Потом, дозанимавшись в своей комнате до ощущения, что пальцы вот-вот начнут кровить, растворив всю тоску в отупелости утомления, Ева шла в «детскую» маленького дракончика. Надеясь, что песни Дерозе могут хоть немного заменить те песни, что он уже никогда не услышит от мамы. О том, что маму он больше никогда не услышит, Ева ему рассказывать не стала. Плакать в обнимку с яйцом тоже, хотя очень хотелось.
Оставалось надеяться, что он еще слишком маленький, чтобы слышать истину в сердцах, как Гертруда. Прорваться в музыке Ева этой истине не позволяла.
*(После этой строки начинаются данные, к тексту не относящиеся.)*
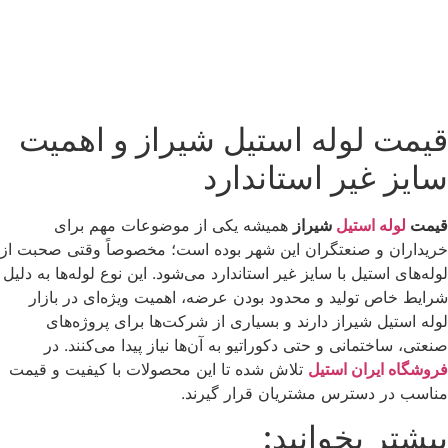
قیمت لوله استیل شیراز و اهمیت
سایز غیر استاندارد
قیمت
لوله استیل
شیراز
همیشه یکی از موضوعات مهم برای
خریداران و صنعتگران این شهر بوده است؛ مخصوصاً وقتی صحبت از
لوله‌های استیل با سایز غیر استاندارد می‌شود. این نوع لوله‌ها به دلیل
شرایط خاص تولید و محدود بودن عرضه، اهمیت ویژه‌ای در بازار
لوله استیل شیراز دارند و بسیاری از شرکت‌ها برای پروژه‌های
صنعتی، ساختمانی و حتی دکوراتیو به آن‌ها نیاز پیدا می‌کنند. در
فروشگاه ایران استیل
تلاش شده تا این محصولات با کیفیت و قیمت
مناسب در دسترس مشتریان قرار گیرند.
بیشتر بخوانید:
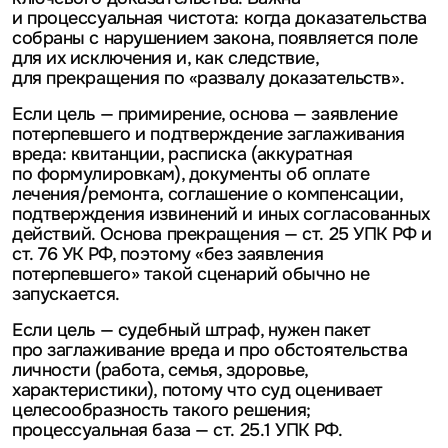
и процессуальная чистота: когда доказательства
собраны с нарушением закона, появляется поле
для их исключения и, как следствие,
для прекращения по «развалу доказательств».
Если цель — примирение, основа — заявление
потерпевшего и подтверждение заглаживания
вреда: квитанции, расписка (аккуратная
по формулировкам), документы об оплате
лечения/ремонта, соглашение о компенсации,
подтверждения извинений и иных согласованных
действий. Основа прекращения — ст. 25 УПК РФ и
ст. 76 УК РФ, поэтому «без заявления
потерпевшего» такой сценарий обычно не
запускается.
Если цель — судебный штраф, нужен пакет
про заглаживание вреда и про обстоятельства
личности (работа, семья, здоровье,
характеристики), потому что суд оценивает
целесообразность такого решения;
процессуальная база — ст. 25.1 УПК РФ.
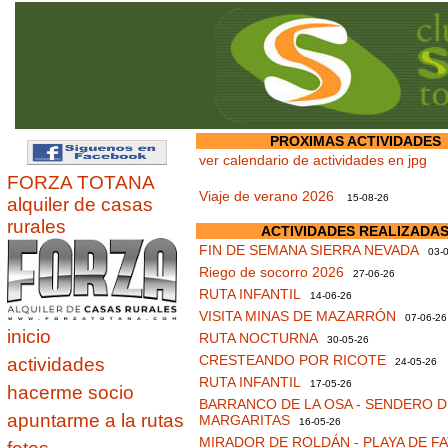
PROXIMAS ACTIVIDADES
ver calendario de actividades en jpg
FORZA TOTANA
Viaje de verano 2026
15-08-26
alquiler de casas
rurales
ACTIVIDADES REALIZADA
FIN DE SEMANA SIERRA NEVADA
03-0
Riego de socorro 2026
27-06-26
RUTA INFANTIL
14-06-26
VISITA MINAS DE MAZARRÓN
07-06-26
inicio
RUTA NOCTURNA
30-05-26
CRESTEANDO POR RICOTE
actividades
24-05-26
RUTA INFANTIL
17-05-26
hacerme socio
BARRANCO DE LA OSA - SENDERO D
apuntarme a la rutas
MARGARITAS
16-05-26
MIRADOR DE ROLDÁN - PLAYA DE F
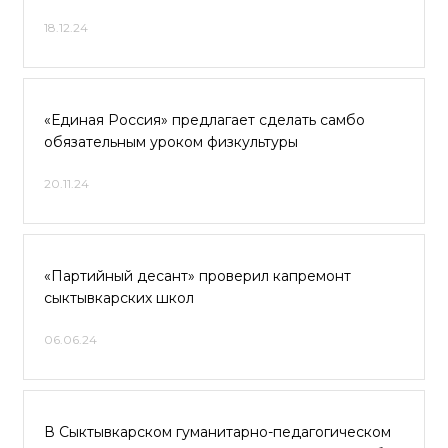
18.12.24
«Единая Россия» предлагает сделать самбо
обязательным уроком физкультуры
20.11.24
«Партийный десант» проверил капремонт
сыктывкарских школ
06.06.24
В Сыктывкарском гуманитарно-педагогическом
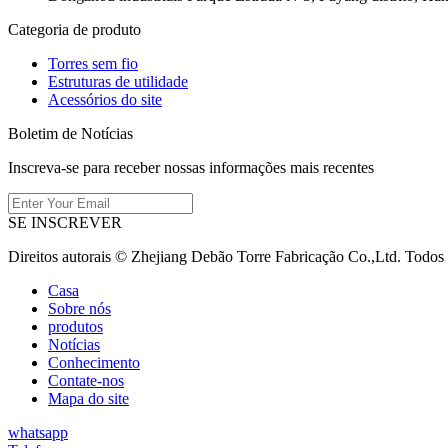
Categoria de produto
Torres sem fio
Estruturas de utilidade
Acessórios do site
Boletim de Notícias
Inscreva-se para receber nossas informações mais recentes
SE INSCREVER
Direitos autorais © Zhejiang Debão Torre Fabricação Co.,Ltd. Todos
Casa
Sobre nós
produtos
Notícias
Conhecimento
Contate-nos
Mapa do site
whatsapp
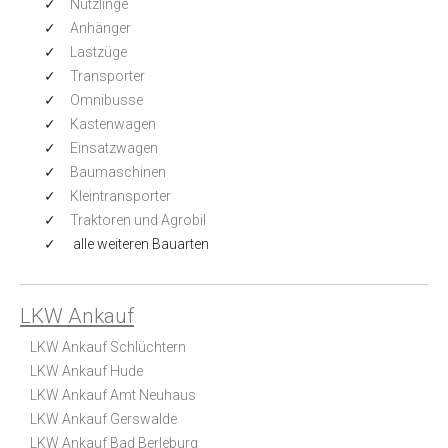
Nützlinge
Anhänger
Lastzüge
Transporter
Omnibusse
Kastenwagen
Einsatzwagen
Baumaschinen
Kleintransporter
Traktoren und Agrobil
alle weiteren Bauarten
LKW Ankauf
LKW Ankauf Schlüchtern
LKW Ankauf Hude
LKW Ankauf Amt Neuhaus
LKW Ankauf Gerswalde
LKW Ankauf Bad Berleburg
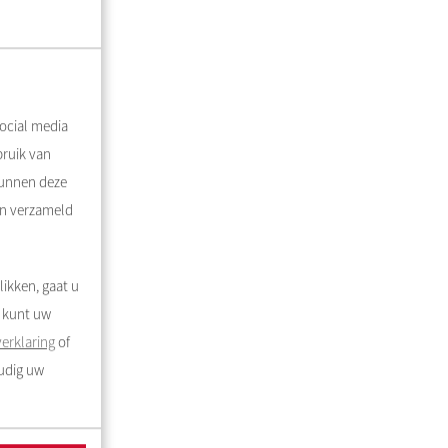
ocial media
bruik van
kunnen deze
en verzameld
likken, gaat u
U kunt uw
erklaring
of
oudig uw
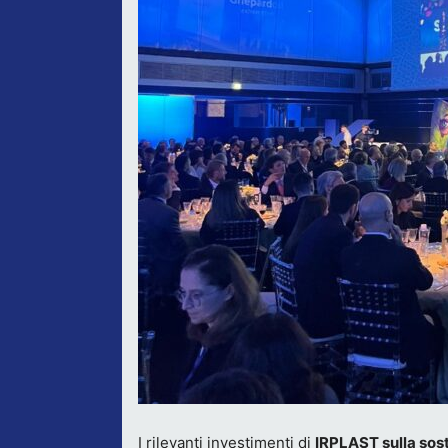
I rilevanti investimenti di
IRPLAST sulla sost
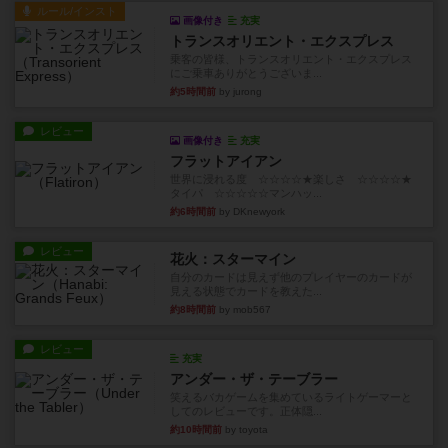
ルール/インスト
画像付き
充実
トランスオリエント・エクスプレス
乗客の皆様、トランスオリエント・エクスプレス
にご乗車ありがとうございま...
約5時間前
by jurong
レビュー
画像付き
充実
フラットアイアン
世界に浸れる度 ☆☆☆☆★楽しさ ☆☆☆☆★
タイパ ☆☆☆☆☆マンハッ...
約6時間前
by DKnewyork
レビュー
花火：スターマイン
自分のカードは見えず他のプレイヤーのカードが
見える状態でカードを教えた...
約8時間前
by mob567
レビュー
充実
アンダー・ザ・テーブラー
笑えるバカゲームを集めているライトゲーマーと
してのレビューです。正体隠...
約10時間前
by toyota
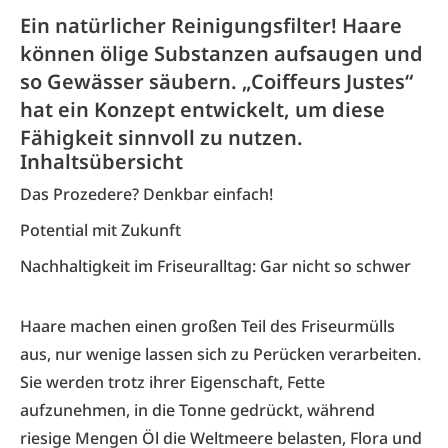
Ein natürlicher Reinigungsfilter! Haare
können ölige Substanzen aufsaugen und
so Gewässer säubern. „Coiffeurs Justes“
hat ein Konzept entwickelt, um diese
Fähigkeit sinnvoll zu nutzen.
Inhaltsübersicht
Das Prozedere? Denkbar einfach!
Potential mit Zukunft
Nachhaltigkeit im Friseuralltag: Gar nicht so schwer
Haare machen einen großen Teil des Friseurmülls
aus, nur wenige lassen sich zu Perücken verarbeiten.
Sie werden trotz ihrer Eigenschaft, Fette
aufzunehmen, in die Tonne gedrückt, während
riesige Mengen Öl die Weltmeere belasten, Flora und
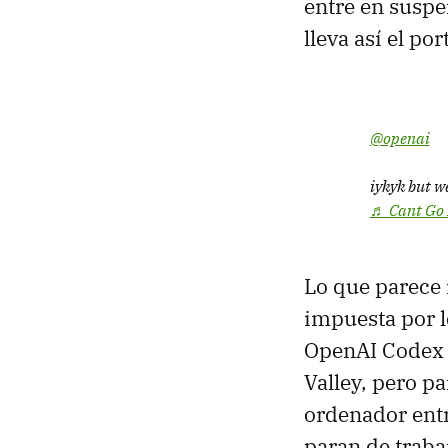
entre en suspe
lleva así el po
@openai
iykyk but w
♬ Cant Go 
Lo que parece 
impuesta por 
OpenAI Codex s
Valley, pero p
ordenador entr
paran de traba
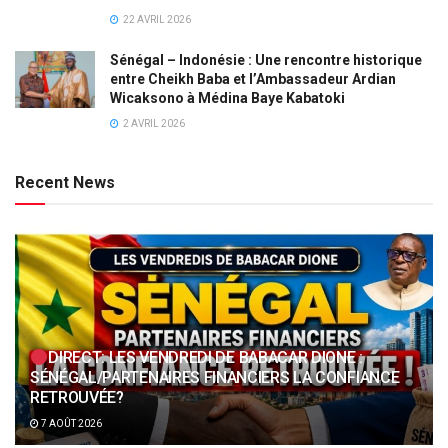
22 AVRIL 2026
Sénégal – Indonésie : Une rencontre historique
entre Cheikh Baba et l’Ambassadeur Ardian
Wicaksono à Médina Baye Kabatoki
2 AVRIL 2026
Recent News
DIRECT: LES VENDREDI DE BABACAR DIONE :
SÉNÉGAL/PARTENAIRES FINANCIERS LA CONFIANCE
RETROUVÉE?
7 AOÛT 2026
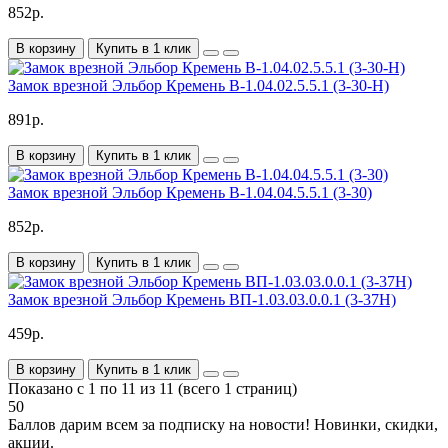
852р.
В корзину
Купить в 1 клик
Замок врезной Эльбор Кремень В-1.04.02.5.5.1 (3-30-Н)
891р.
В корзину
Купить в 1 клик
Замок врезной Эльбор Кремень В-1.04.04.5.5.1 (3-30)
852р.
В корзину
Купить в 1 клик
Замок врезной Эльбор Кремень ВП-1.03.03.0.0.1 (3-37Н)
459р.
В корзину
Купить в 1 клик
Показано с 1 по 11 из 11 (всего 1 страниц)
50
Баллов дарим всем за подписку на новости!
Новинки, скидки,
акции.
Следом за призраком возвращаясь в спальню, девушка уставилась в окно. На дворе медленно гас день, но в еще голубом небе висела вторая луна, бледно-розовая и прозрачная, как истончившийся леденец.
Как Айрес могла так поступить? Без раздумий уничтожить то, чего наверняка даже не понимала, чьей красоты наверняка не могла оценить?..
— Эльен, вы знали, что Герберт боится смерти? — спросила она невпопад: страстно желая поговорить и подумать о чем угодно другом.
— Странная особенность для некроманта, — откликнулся призрак невозмутимо, учтиво раскрывая перед ней дверь. Не позволив ей понять, был это положительный или отрицательный ответ. — Хотя… ты можешь каждый день иметь дело со смертью других, но твоя собственная продолжит пугать тебя.